Apakah kita merasa terkekang? Apakah kamu merasa hidupmu jauh dari keluarga, teman, atau sahabatmu karena hubunganmu dengan pacar? Berarti kamu Bucin.
Mungkin dari semua ini kita belajar bahwa bukanlah bagaimana suatu hubungan dimulai, melainkan bagaimana ia berkembang. Awal hubungan baru, please perhatikan perasaan kita. Apakah kita terlalu cepat suka, terlalu cepat mencintai? Apakah kita memiliki ruang untuk bernapas?
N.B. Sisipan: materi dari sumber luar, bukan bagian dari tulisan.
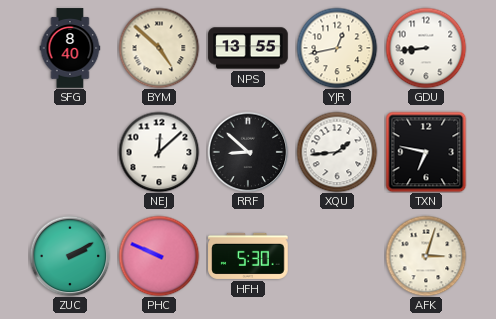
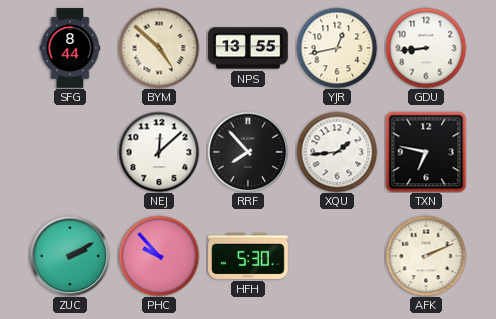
SFG: 8:40 -> 8:44
RRF: 8:52 -> 7:53
PHC: 9:49 -> 9:53
AFK: 3:03 -> 2:11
Pada suatu masa, kita pernah cemburu. Tapi, ada yang kadar cemburuannya ektrim. Pacar kita menjadi lebih penuntut, harus mengabari kita dengan siapa sepanjang waktu, mengikuti kita kemana saja, offline maupun online. Posesif dan gak percayaan ! Kamu dituduh menggoda orang lain, selingkuh dan menolak penjelasan kita ketika kita memberi tahu mereka kalau mereka gak perlu khawatir. Harusnya gak gini sih.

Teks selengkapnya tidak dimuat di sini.